[[ Task inputs open ]]

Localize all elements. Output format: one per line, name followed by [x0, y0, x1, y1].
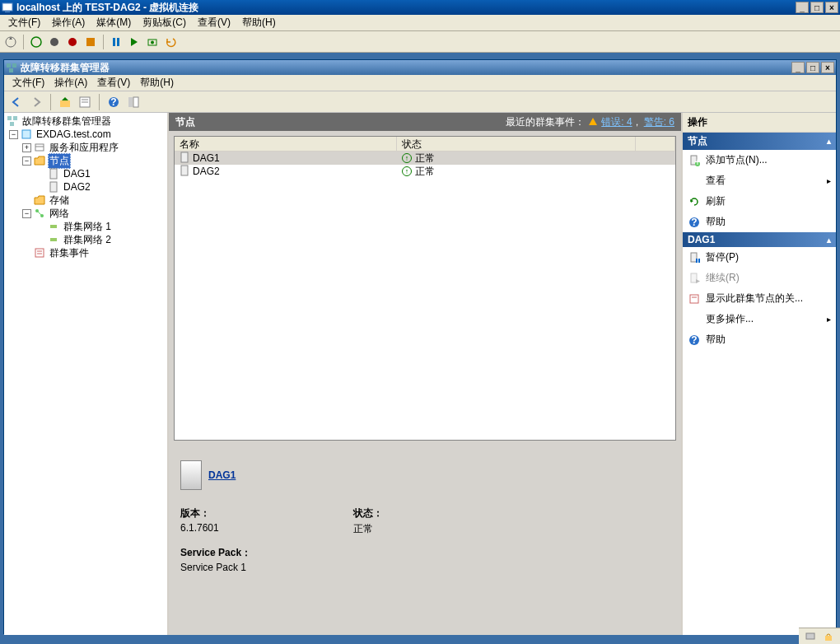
- action-section-nodes[interactable]: 节点 ▴: [683, 133, 836, 150]
- svg-rect-1: [5, 12, 10, 12]
- svg-point-4: [50, 38, 58, 46]
- action-add-node[interactable]: + 添加节点(N)...: [683, 150, 836, 170]
- vm-toolbar: [0, 31, 840, 53]
- tree-nodes[interactable]: − 节点: [4, 154, 167, 167]
- maximize-button[interactable]: □: [810, 2, 824, 13]
- add-node-icon: +: [688, 154, 701, 167]
- svg-rect-34: [50, 238, 57, 241]
- action-pane-title: 操作: [683, 113, 836, 133]
- ctrl-alt-del-icon[interactable]: [3, 35, 18, 49]
- start-icon[interactable]: [29, 35, 44, 49]
- mmc-maximize-button[interactable]: □: [806, 62, 819, 73]
- network-icon: [47, 233, 60, 246]
- vm-menu-file[interactable]: 文件(F): [3, 15, 45, 30]
- tree-cluster[interactable]: − EXDAG.test.com: [4, 128, 167, 141]
- svg-rect-45: [691, 253, 697, 262]
- detail-node-link[interactable]: DAG1: [208, 469, 236, 481]
- server-icon: [180, 165, 189, 179]
- vm-menu-view[interactable]: 查看(V): [193, 15, 236, 30]
- status-value: 正常: [353, 522, 373, 536]
- vm-menu-clipboard[interactable]: 剪贴板(C): [138, 15, 191, 30]
- mmc-title: 故障转移群集管理器: [21, 61, 110, 75]
- action-more-ops[interactable]: 更多操作... ▸: [683, 309, 836, 329]
- networks-icon: [33, 207, 46, 220]
- tree-networks[interactable]: − 网络: [4, 207, 167, 220]
- action-help-2[interactable]: ? 帮助: [683, 329, 836, 350]
- tree-pane: 故障转移群集管理器 − EXDAG.test.com + 服务和应用程序 −: [4, 113, 169, 635]
- revert-icon[interactable]: [163, 35, 178, 49]
- mmc-minimize-button[interactable]: _: [791, 62, 805, 73]
- svg-rect-26: [35, 144, 44, 151]
- action-view[interactable]: 查看 ▸: [683, 170, 836, 191]
- tree-cluster-events[interactable]: 群集事件: [4, 246, 167, 259]
- mmc-menu-view[interactable]: 查看(V): [92, 75, 135, 91]
- shutdown-icon[interactable]: [65, 35, 80, 49]
- svg-rect-25: [22, 130, 30, 138]
- collapse-icon[interactable]: −: [22, 209, 31, 218]
- forward-button[interactable]: [27, 93, 45, 111]
- warning-events-link[interactable]: 警告: 6: [644, 116, 674, 128]
- up-button[interactable]: [56, 93, 74, 111]
- action-help[interactable]: ? 帮助: [683, 212, 836, 232]
- minimize-button[interactable]: _: [796, 2, 809, 13]
- tree-storage[interactable]: 存储: [4, 194, 167, 207]
- collapse-icon[interactable]: −: [22, 156, 31, 166]
- vm-menu-action[interactable]: 操作(A): [47, 15, 90, 30]
- tree-services[interactable]: + 服务和应用程序: [4, 141, 167, 154]
- version-label: 版本：: [180, 506, 353, 520]
- status-label: 状态：: [353, 506, 419, 520]
- tree-node-dag2[interactable]: DAG2: [4, 180, 167, 194]
- reset-icon[interactable]: [127, 35, 142, 49]
- mmc-close-button[interactable]: ×: [821, 62, 834, 73]
- svg-rect-47: [698, 259, 700, 263]
- column-name[interactable]: 名称: [175, 137, 397, 151]
- list-item[interactable]: DAG2 ↑ 正常: [175, 165, 675, 178]
- pause-icon: [688, 251, 701, 264]
- svg-rect-29: [50, 182, 57, 192]
- nodes-list: 名称 状态 DAG1 ↑ 正常: [174, 136, 676, 441]
- list-item[interactable]: DAG1 ↑ 正常: [175, 152, 675, 165]
- vm-window-title: localhost 上的 TEST-DAG2 - 虚拟机连接: [16, 1, 198, 15]
- network-icon: [47, 220, 60, 233]
- status-up-icon: ↑: [402, 166, 412, 176]
- vm-menu-media[interactable]: 媒体(M): [91, 15, 136, 30]
- action-pause[interactable]: 暂停(P): [683, 247, 836, 268]
- svg-rect-49: [690, 295, 698, 303]
- help-button[interactable]: ?: [105, 93, 123, 111]
- snapshot-icon[interactable]: [145, 35, 160, 49]
- collapse-icon[interactable]: −: [9, 130, 18, 139]
- save-icon[interactable]: [83, 35, 98, 49]
- vm-menu-help[interactable]: 帮助(H): [237, 15, 281, 30]
- back-button[interactable]: [7, 93, 26, 111]
- tree-node-dag1[interactable]: DAG1: [4, 167, 167, 180]
- pause-icon[interactable]: [109, 35, 124, 49]
- action-section-dag1[interactable]: DAG1 ▴: [683, 232, 836, 247]
- tree-network-2[interactable]: 群集网络 2: [4, 233, 167, 246]
- mmc-menu-file[interactable]: 文件(F): [7, 75, 49, 91]
- recent-events: 最近的群集事件： 错误: 4， 警告: 6: [506, 115, 674, 129]
- tree-root[interactable]: 故障转移群集管理器: [4, 114, 167, 128]
- sp-label: Service Pack：: [180, 546, 353, 560]
- mmc-menu-help[interactable]: 帮助(H): [135, 75, 179, 91]
- properties-button[interactable]: [76, 93, 94, 111]
- mmc-toolbar: ?: [4, 91, 836, 113]
- action-show-critical[interactable]: 显示此群集节点的关...: [683, 288, 836, 309]
- show-hide-button[interactable]: [124, 93, 142, 111]
- close-button[interactable]: ×: [825, 2, 838, 13]
- tree-network-1[interactable]: 群集网络 1: [4, 220, 167, 233]
- mmc-menu-action[interactable]: 操作(A): [49, 75, 92, 91]
- refresh-icon: [688, 195, 701, 208]
- svg-rect-0: [2, 3, 12, 11]
- expand-icon[interactable]: +: [22, 143, 31, 152]
- action-refresh[interactable]: 刷新: [683, 191, 836, 212]
- svg-rect-33: [50, 225, 57, 228]
- svg-rect-38: [181, 152, 188, 162]
- server-icon: [180, 152, 189, 166]
- version-value: 6.1.7601: [180, 522, 353, 536]
- column-status[interactable]: 状态: [397, 137, 636, 151]
- svg-rect-28: [50, 169, 57, 179]
- svg-point-3: [31, 37, 41, 47]
- svg-rect-22: [7, 116, 12, 120]
- error-events-link[interactable]: 错误: 4: [601, 116, 632, 128]
- turnoff-icon[interactable]: [47, 35, 62, 49]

[[ Task inputs closed ]]

About this exercise => Look through the records and gather every line containing "menu".

Output below =>
- vm-menu-file[interactable]: 文件(F): [3, 15, 45, 30]
- vm-menu-view[interactable]: 查看(V): [193, 15, 236, 30]
- vm-menu-clipboard[interactable]: 剪贴板(C): [138, 15, 191, 30]
- mmc-menu-view[interactable]: 查看(V): [92, 75, 135, 91]
- vm-menu-action[interactable]: 操作(A): [47, 15, 90, 30]
- vm-menu-media[interactable]: 媒体(M): [91, 15, 136, 30]
- vm-menu-help[interactable]: 帮助(H): [237, 15, 281, 30]
- mmc-menu-file[interactable]: 文件(F): [7, 75, 49, 91]
- mmc-menu-help[interactable]: 帮助(H): [135, 75, 179, 91]
- mmc-menu-action[interactable]: 操作(A): [49, 75, 92, 91]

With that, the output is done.